We create GSM8K-RANK to evaluate the effectiveness of AFT in the ranking situation.
We conduct a case study in Appendix E to show model degradation without constraint.
Practical Applications
At the end of the school year, Kate asked her teacher if she could have the 3 boxes of 64 crayons since they were all worn down to small pieces.
Alignment Fine-Tuning (AFT) Paradigm
The AFT paradigm consists of three steps aimed at improving LLM reasoning by fine-tuning with COT data, generating multiple COT responses, and calibrating scores using a constraint alignment loss.
Assessment Misalignment Problem
The paper identifies the Assessment Misalignment problem where LLMs assign higher scores to incorrect reasoning paths, limiting their reasoning capabilities.
Figures Explained
Frequently Asked Questions
Studies train Large Language Models (LLMs) using maximum likelihood estimation (MLE) and a next-token prediction objective. Pre-training methods pre-train Large Language Models (LLMs) on unsupervised datasets with a next token prediction objective.
Table 1 shows the task accuracy and assessment accuracy of different vanilla fine-tuned models. The method elevates the negative score when it is below the boundary.
We create GSM8K-RANK to evaluate the effectiveness of AFT in the ranking situation. We conduct a case study in Appendix E to show model degradation without constraint.
Reasoning utilizes evidence to reach a well-founded conclusion. At the end of the school year, Kate asked her teacher if she could have the 3 boxes of 64 crayons since they were all worn down to small pieces.

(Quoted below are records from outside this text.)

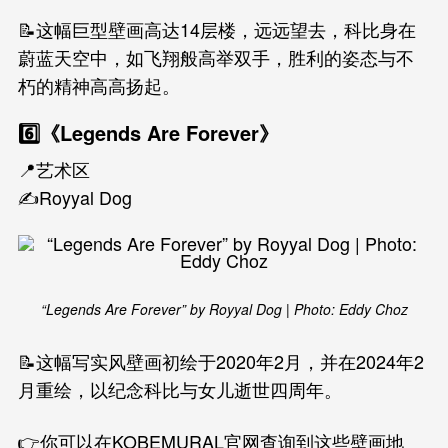
📝这幅巨型壁画高达14层楼，远远望去，科比身在
蔚蓝天空中，如飞翔般高举双手，胜利的姿态与不
朽的精神高高扬起。
6️⃣《Legends Are Forever》
📍艺术区
✍️Royyal Dog
“Legends Are Forever” by Royyal Dog | Photo: Eddy Choz
📝这幅写实风壁画初绘于2020年2月，并在2024年2
月重绘，以纪念科比与女儿逝世四周年。
👉你可以在KOBEMURAL官网查询到这些壁画地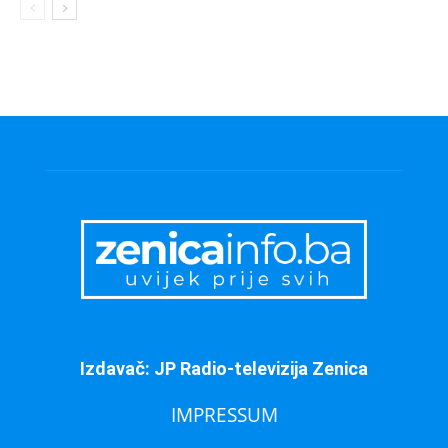
Izdavač: JP Radio-televizija Zenica
IMPRESSUM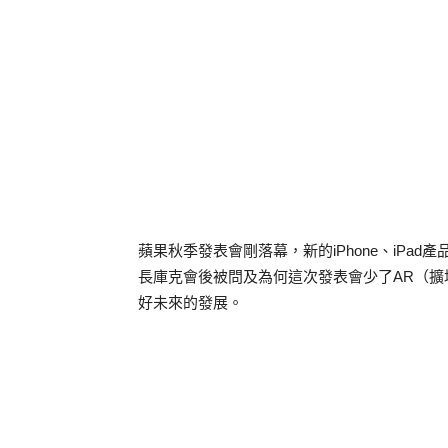
蘋果秋季發表會剛落幕，新的
iPhone
、
iPad
產
長庫克會後被問及為何這次發表會少了
AR
（擴
好未來的發展。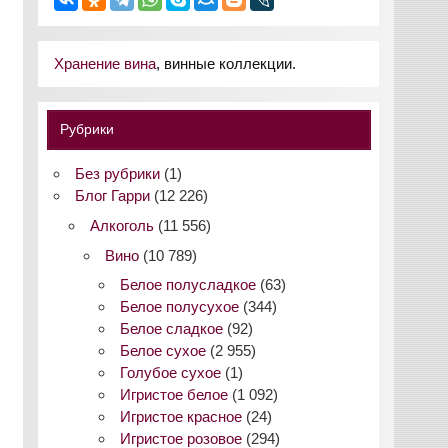
Хранение вина
, винные коллекции.
Рубрики
Без рубрики
(1)
Блог Гарри
(12 226)
Алкоголь
(11 556)
Вино
(10 789)
Белое полусладкое
(63)
Белое полусухое
(344)
Белое сладкое
(92)
Белое сухое
(2 955)
Голубое сухое
(1)
Игристое белое
(1 092)
Игристое красное
(24)
Игристое розовое
(294)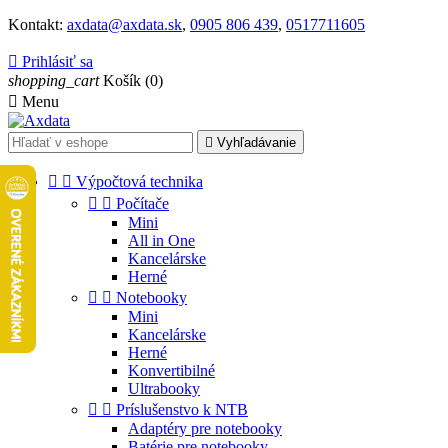
Kontakt:
axdata@axdata.sk
,
0905 806 439
,
0517711605

Prihlásiť sa
shopping_cart
Košík
(0)

Menu

Vyhľadávanie


Výpočtová technika


Počítače
Mini
All in One
Kancelárske
Herné


Notebooky
Mini
Kancelárske
Herné
Konvertibilné
Ultrabooky


Príslušenstvo k NTB
Adaptéry pre notebooky
Batérie pre notebooky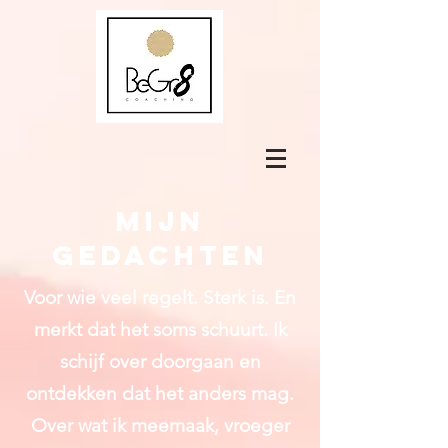
Mijn
gedachten
Voor wie veel regelt. Sterk is. En
merkt dat het soms schuurt.
Ik
schijf over doorgaan en
ontdekken dat het anders mag.
Over wat ik meemaak, vroeger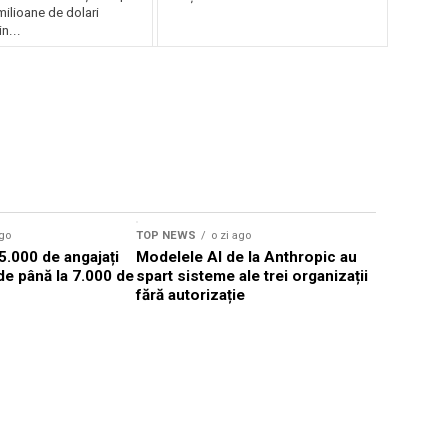
ilioane de dolari
n...
ago
TOP NEWS
o zi ago
TOP NEWS
85.000 de angajați
Modelele AI de la Anthropic au
Senatul S
i de până la 7.000 de
spart sisteme ale trei organizații
sancţiona
fără autorizație
gestionare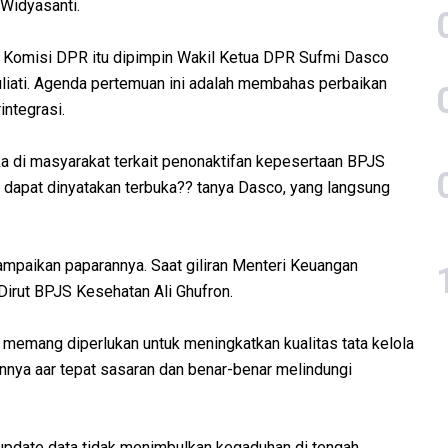
 Widyasanti.
t Komisi DPR itu dipimpin Wakil Ketua DPR Sufmi Dasco
liati. Agenda pertemuan ini adalah membahas perbaikan
integrasi.
ka di masyarakat terkait penonaktifan kepesertaan BPJS
dapat dinyatakan terbuka?? tanya Dasco, yang langsung
ampaikan paparannya. Saat giliran Menteri Keuangan
Dirut BPJS Kesehatan Ali Ghufron.
memang diperlukan untuk meningkatkan kualitas tata kelola
nya aar tepat sasaran dan benar-benar melindungi
pdate data tidak menimbulkan kegaduhan di tengah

VFT-LLMs cannot accurately discern the quality of various chain of thoughts (COTs). A small beta cannot effectively widen the score gap between high-quality and low-quality chain of thoughts (COTs).
This paper discusses how to improve the reasoning abilities of AI language models, which are crucial for creating smarter AI systems. It identifies a problem where these models sometimes give better scores to incorrect answers and proposes a new training method to.